Лекманов: Хорошо, коллеги, во-первых, я хотел поблагодарить всех, кто пришел, всех, кто не посмотрел, а еще больше — всех, кто посмотрел этот фильм сегодня и о нем говорил. И хочу напомнить, что мы не прощаемся вообще пока с вами. То есть мы прощаемся со всеми участниками (спасибо большое!), но мы не прощаемся с вами, а в следующий раз у нас будет такое переключение, переход, потому что мы будем говорить не о русском фильме, мы будем говорить о фильме про рыбку Ванду (вот она рифма, вот вам и рыбка), в котором читается одним из участников группы «Монти Пайтон», великим актером Джоном Клизом, читается…
Лейбов: …Соавтором сценария этого фильма.
Лекманов: …Соавтором сценария этого фильма читается по-русски стихотворение «Молитва». Приходите, надеюсь, что будет интересно.
Лейбов: «Молитва» Лермонтова: «В минуту жизни трудную…» Поскольку у Лермонтова есть две «Молитвы». Не дай бог не прочитайте другую, прочитайте эту.
А с нами будут в следующий раз…
Лейбов: Андрей Семенович Немзер; Борис Локшин, киновед; Вадим Жук, поэт; Алексей Паперный, музыкант; и молодые участники Катя Кузнецова и Марк Тальберг-Жуков.
Лекманов: Спасибо большое, друзья!
Лейбов: По-моему, очень удачный получился разговор.
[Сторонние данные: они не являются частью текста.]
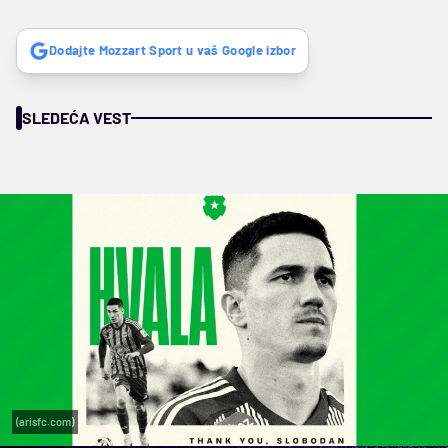
Dodajte Mozzart Sport u vaš Google izbor
SLEDEĆA VEST
(arisfc.com)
Вообще, мне очень жалко, что мы про собак не успели поговорить.
Лекманов: А давайте, может быть, кто-нибудь захочет что-нибудь написать про собак в комментариях в Ютубе, и мы можем эту тему продолжить. Спасибо большое!
Лейбов: Да, и Леонид, спасибо за напоминание про Алину Орлову, я ее тоже большой поклонник.
Лекманов: Счастливо, друзья! Спасибо.